§ **Your assignment**:
Reproduce the whole of the records exactly, and make sure no picture is carried into the result.

Saved data entries
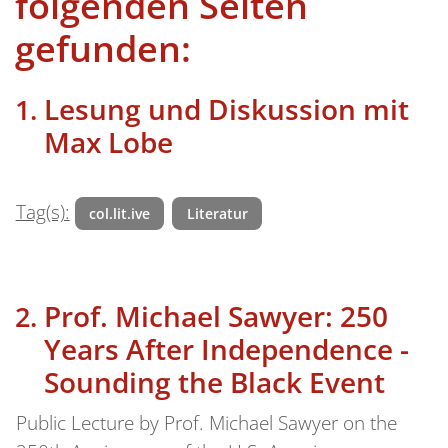
folgenden Seiten
gefunden:
Lesung und Diskussion mit
Max Lobe
Tag(s):
col.lit.ive
Literatur
Prof. Michael Sawyer: 250
Years After Independence -
Sounding the Black Event
Public Lecture by Prof. Michael Sawyer on the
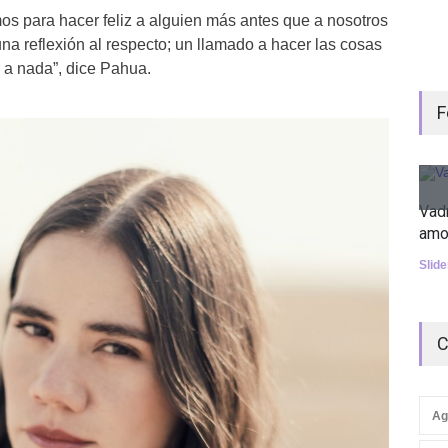
s para hacer feliz a alguien más antes que a nosotros
a reflexión al respecto; un llamado a hacer las cosas
 a nada”, dice Pahua.
F
Vad
amo
Slid
C
Ag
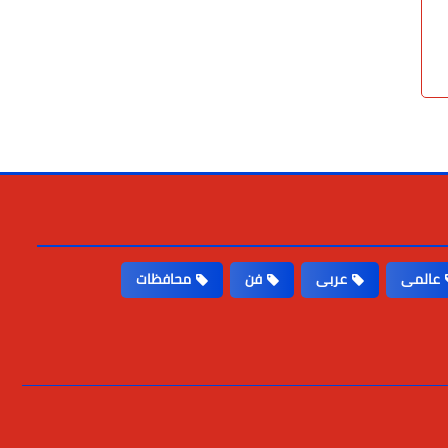
عالمى
عربى
فن
محافظات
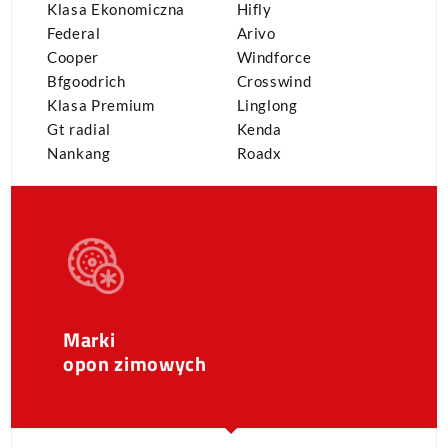
Klasa Ekonomiczna
Hifly
Federal
Arivo
Cooper
Windforce
Bfgoodrich
Crosswind
Klasa Premium
Linglong
Gt radial
Kenda
Nankang
Roadx
Marki
opon zimowych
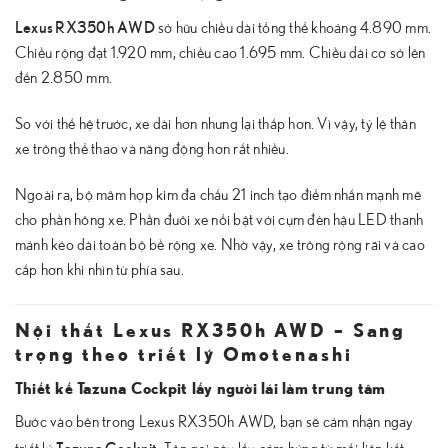
Lexus RX350h AWD
sở hữu chiều dài tổng thể khoảng 4.890 mm.
Chiều rộng đạt 1.920 mm, chiều cao 1.695 mm. Chiều dài cơ sở lên
đến 2.850 mm.
So với thế hệ trước, xe dài hơn nhưng lại thấp hơn. Vì vậy, tỷ lệ thân
xe trông thể thao và năng động hơn rất nhiều.
Ngoài ra, bộ mâm hợp kim đa chấu 21 inch tạo điểm nhấn mạnh mẽ
cho phần hông xe. Phần đuôi xe nổi bật với cụm đèn hậu LED thanh
mảnh kéo dài toàn bộ bề rộng xe. Nhờ vậy, xe trông rộng rãi và cao
cấp hơn khi nhìn từ phía sau.
Nội thất Lexus RX350h AWD – Sang
trọng theo triết lý Omotenashi
Thiết kế Tazuna Cockpit lấy người lái làm trung tâm
Bước vào bên trong Lexus RX350h AWD, bạn sẽ cảm nhận ngay
Tazuna Cockpit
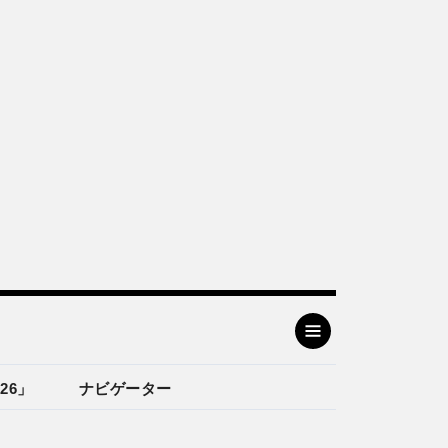
26」
ナビゲーター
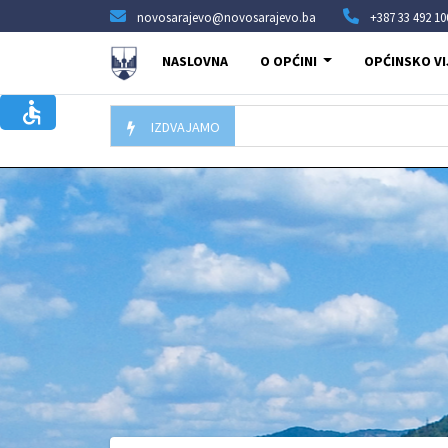
novosarajevo@novosarajevo.ba
+387 33 492 10
NASLOVNA
O OPĆINI
OPĆINSKO VI
IZDVAJAMO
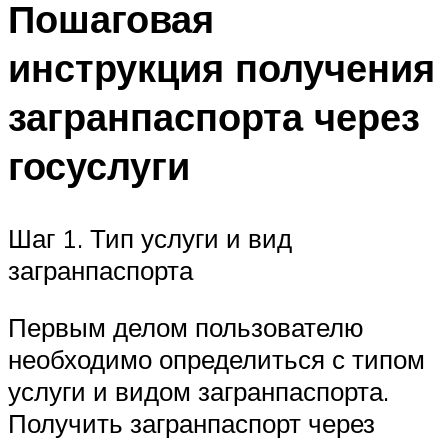
Пошаговая
инструкция получения
загранпаспорта через
госуслуги
Шаг 1. Тип услуги и вид
загранпаспорта
Первым делом пользователю
необходимо определиться с типом
услуги и видом загранпаспорта.
Получить загранпаспорт через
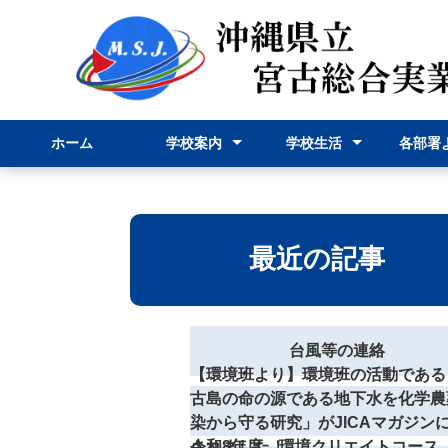
ホーム
学校案内
学校生活
各部署
校長挨拶
学校紹介
学科紹介
行事予定表
学校行事
部活動
事務部
申請様
最近の記事
台風等の連絡
【環境班より】環境班の活動である
古島の命の源である地下水を化学農
染から守る研究」がJICAマガジン
されました！
令和8年度 環境クリエイトコース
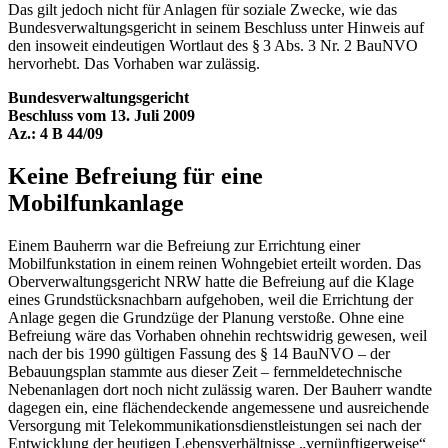
Das gilt jedoch nicht für Anlagen für soziale Zwecke, wie das
Bundesverwaltungsgericht in seinem Beschluss unter Hinweis auf
den insoweit eindeutigen Wortlaut des § 3 Abs. 3 Nr. 2 BauNVO
hervorhebt. Das Vorhaben war zulässig.
Bundesverwaltungsgericht
Beschluss vom 13. Juli 2009
Az.: 4 B 44/09
Keine Befreiung für eine
Mobilfunkanlage
Einem Bauherrn war die Befreiung zur Errichtung einer
Mobilfunkstation in einem reinen Wohngebiet erteilt worden. Das
Oberverwaltungsgericht NRW hatte die Befreiung auf die Klage
eines Grundstücksnachbarn aufgehoben, weil die Errichtung der
Anlage gegen die Grundzüge der Planung verstoße. Ohne eine
Befreiung wäre das Vorhaben ohnehin rechtswidrig gewesen, weil
nach der bis 1990 gültigen Fassung des § 14 BauNVO – der
Bebauungsplan stammte aus dieser Zeit – fernmeldetechnische
Nebenanlagen dort noch nicht zulässig waren. Der Bauherr wandte
dagegen ein, eine flächendeckende angemessene und ausreichende
Versorgung mit Telekommunikationsdienstleistungen sei nach der
Entwicklung der heutigen Lebensverhältnisse „vernünftigerweise“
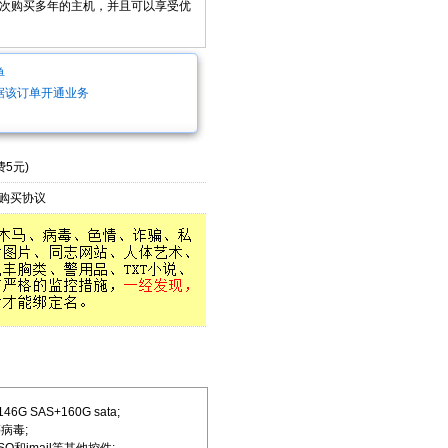
次购买多年的主机，并且可以享受优
单
据该订单开通业务
5元)
购买协议
 SAS+160G sata;
病毒;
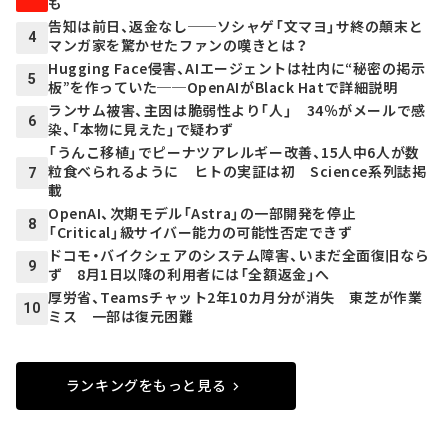
も
告知は前日、返金なし──ソシャゲ「文マヨ」サ終の顛末と
4
マンガ家を驚かせたファンの嘆きとは？
Hugging Face侵害、AIエージェントは社内に“秘密の掲示
5
板”を作っていた──OpenAIがBlack Hatで詳細説明
ランサム被害、主因は脆弱性より「人」 34％がメールで感
6
染、「本物に見えた」で疑わず
「うんこ移植」でピーナツアレルギー改善、15人中6人が数
粒食べられるように ヒトの実証は初 Science系列誌掲
7
載
OpenAI、次期モデル「Astra」の一部開発を停止
8
「Critical」級サイバー能力の可能性否定できず
ドコモ・バイクシェアのシステム障害、いまだ全面復旧なら
9
ず 8月1日以降の利用者には「全額返金」へ
厚労省、Teamsチャット2年10カ月分が消失 東芝が作業
10
ミス 一部は復元困難
ランキングをもっと見る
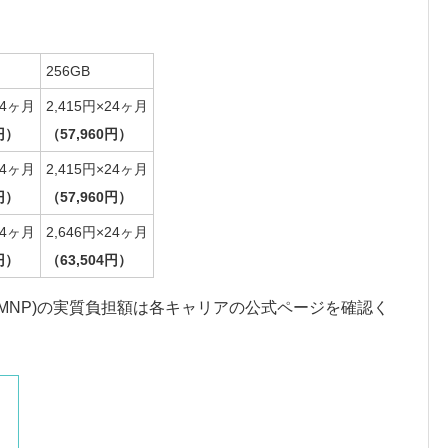
256GB
24ヶ月
2,415円×24ヶ月
円）
（57,960円）
24ヶ月
2,415円×24ヶ月
円）
（57,960円）
24ヶ月
2,646円×24ヶ月
円）
（63,504円）
MNP)の実質負担額は各キャリアの公式ページを確認く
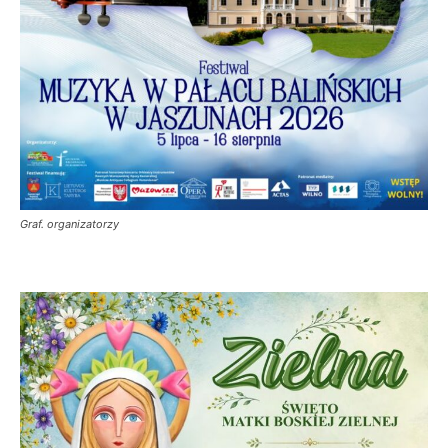
Graf. organizatorzy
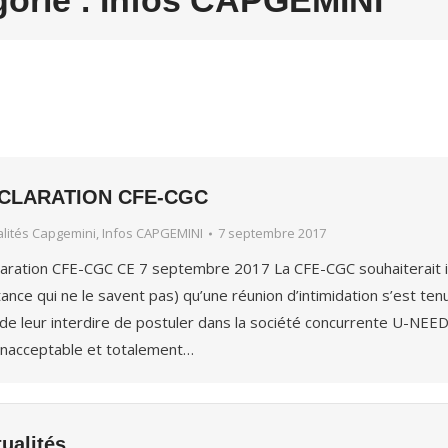
gorie :
Infos CAPGEMINI
CLARATION CFE-CGC
alités Capgemini
,
Infos CAPGEMINI
7 septembre 2017
aration CFE-CGC CE 7 septembre 2017 La CFE-CGC souhaiterait i
stance qui ne le savent pas) qu’une réunion d’intimidation s’est t
 de leur interdire de postuler dans la société concurrente U-NE
inacceptable et totalement…
ualités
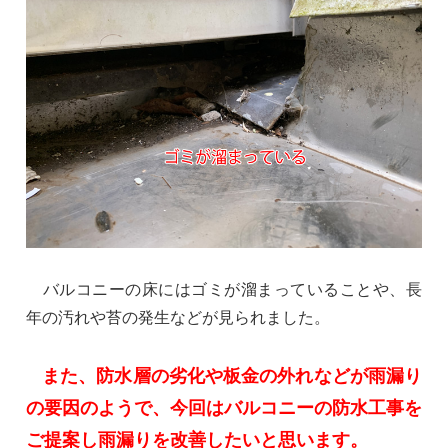
バルコニーの床にはゴミが溜まっていることや、長
年の汚れや苔の発生などが見られました。
また、防水層の劣化や板金の外れなどが雨漏り
の要因のようで、今回はバルコニーの防水工事を
ご提案し雨漏りを改善したいと思います。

§ **Solution below**:
folgenden Seiten
gefunden:
Lesung und Diskussion mit
Max Lobe
Tag(s):
col.lit.ive
Literatur
Prof. Michael Sawyer: 250
Years After Independence -
Sounding the Black Event
Public Lecture by Prof. Michael Sawyer on the
s para hacer feliz a alguien más antes que a nosotros
a reflexión al respecto; un llamado a hacer las cosas
 a nada”, dice Pahua.
F
Vad
amo
Slid
C
Ag
عالمى
عربى
فن
محافظات
Klasa Ekonomiczna
Hifly
Federal
Arivo
Cooper
Windforce
Bfgoodrich
Crosswind
Klasa Premium
Linglong
Gt radial
Kenda
Nankang
Roadx
Marki
opon zimowych
Lexus RX350h AWD
sở hữu chiều dài tổng thể khoảng 4.890 mm.
Chiều rộng đạt 1.920 mm, chiều cao 1.695 mm. Chiều dài cơ sở lên
đến 2.850 mm.
So với thế hệ trước, xe dài hơn nhưng lại thấp hơn. Vì vậy, tỷ lệ thân
xe trông thể thao và năng động hơn rất nhiều.
Ngoài ra, bộ mâm hợp kim đa chấu 21 inch tạo điểm nhấn mạnh mẽ
cho phần hông xe. Phần đuôi xe nổi bật với cụm đèn hậu LED thanh
mảnh kéo dài toàn bộ bề rộng xe. Nhờ vậy, xe trông rộng rãi và cao
cấp hơn khi nhìn từ phía sau.
Nội thất Lexus RX350h AWD – Sang
trọng theo triết lý Omotenashi
Thiết kế Tazuna Cockpit lấy người lái làm trung tâm
Bước vào bên trong Lexus RX350h AWD, bạn sẽ cảm nhận ngay
Tazuna Cockpit
26」
ナビゲーター
novosarajevo@novosarajevo.ba
+387 33 492 10
NASLOVNA
O OPĆINI
OPĆINSKO VI
IZDVAJAMO
Пошаговая
инструкция получения
загранпаспорта через
госуслуги
Шаг 1. Тип услуги и вид
загранпаспорта
Первым делом пользователю
необходимо определиться с типом
услуги и видом загранпаспорта.
Получить загранпаспорт через
ホーム
学校案内
学校生活
各部署
校長挨拶
学校紹介
学科紹介
行事予定表
学校行事
部活動
事務部
申請様
最近の記事
台風等の連絡
【環境班より】環境班の活動である
古島の命の源である地下水を化学農
染から守る研究」がJICAマガジン
されました！
令和8年度 環境クリエイトコース
Das gilt jedoch nicht für Anlagen für soziale Zwecke, wie das
Bundesverwaltungsgericht in seinem Beschluss unter Hinweis auf
den insoweit eindeutigen Wortlaut des § 3 Abs. 3 Nr. 2 BauNVO
hervorhebt. Das Vorhaben war zulässig.
Bundesverwaltungsgericht
Beschluss vom 13. Juli 2009
Az.: 4 B 44/09
Keine Befreiung für eine
Mobilfunkanlage
Einem Bauherrn war die Befreiung zur Errichtung einer
Mobilfunkstation in einem reinen Wohngebiet erteilt worden. Das
Oberverwaltungsgericht NRW hatte die Befreiung auf die Klage
eines Grundstücksnachbarn aufgehoben, weil die Errichtung der
Anlage gegen die Grundzüge der Planung verstoße. Ohne eine
Befreiung wäre das Vorhaben ohnehin rechtswidrig gewesen, weil
nach der bis 1990 gültigen Fassung des § 14 BauNVO – der
Bebauungsplan stammte aus dieser Zeit – fernmeldetechnische
Nebenanlagen dort noch nicht zulässig waren. Der Bauherr wandte
dagegen ein, eine flächendeckende angemessene und ausreichende
Versorgung mit Telekommunikationsdienstleistungen sei nach der
Entwicklung der heutigen Lebensverhältnisse „vernünftigerweise“
次购买多年的主机，并且可以享受优
单
据该订单开通业务
5元)
购买协议
 SAS+160G sata;
病毒;
も
告知は前日、返金なし──ソシャゲ「文マヨ」サ終の顛末と
4
マンガ家を驚かせたファンの嘆きとは？
Hugging Face侵害、AIエージェントは社内に“秘密の掲示
5
板”を作っていた──OpenAIがBlack Hatで詳細説明
ランサム被害、主因は脆弱性より「人」 34％がメールで感
6
染、「本物に見えた」で疑わず
「うんこ移植」でピーナツアレルギー改善、15人中6人が数
粒食べられるように ヒトの実証は初 Science系列誌掲
7
載
OpenAI、次期モデル「Astra」の一部開発を停止
8
「Critical」級サイバー能力の可能性否定できず
ドコモ・バイクシェアのシステム障害、いまだ全面復旧なら
9
ず 8月1日以降の利用者には「全額返金」へ
厚労省、Teamsチャット2年10カ月分が消失 東芝が作業
10
ミス 一部は復元困難
ランキングをもっと見る
256GB
24ヶ月
2,415円×24ヶ月
円）
（57,960円）
24ヶ月
2,415円×24ヶ月
円）
（57,960円）
24ヶ月
2,646円×24ヶ月
円）
（63,504円）
MNP)の実質負担額は各キャリアの公式ページを確認く
Graf. organizatorzy
gorie :
Infos CAPGEMINI
CLARATION CFE-CGC
alités Capgemini
,
Infos CAPGEMINI
7 septembre 2017
aration CFE-CGC CE 7 septembre 2017 La CFE-CGC souhaiterait i
stance qui ne le savent pas) qu’une réunion d’intimidation s’est t
 de leur interdire de postuler dans la société concurrente U-NE
inacceptable et totalement…
ualités
バルコニーの床にはゴミが溜まっていることや、長
年の汚れや苔の発生などが見られました。
また、防水層の劣化や板金の外れなどが雨漏り
の要因のようで、今回はバルコニーの防水工事を
ご提案し雨漏りを改善したいと思います。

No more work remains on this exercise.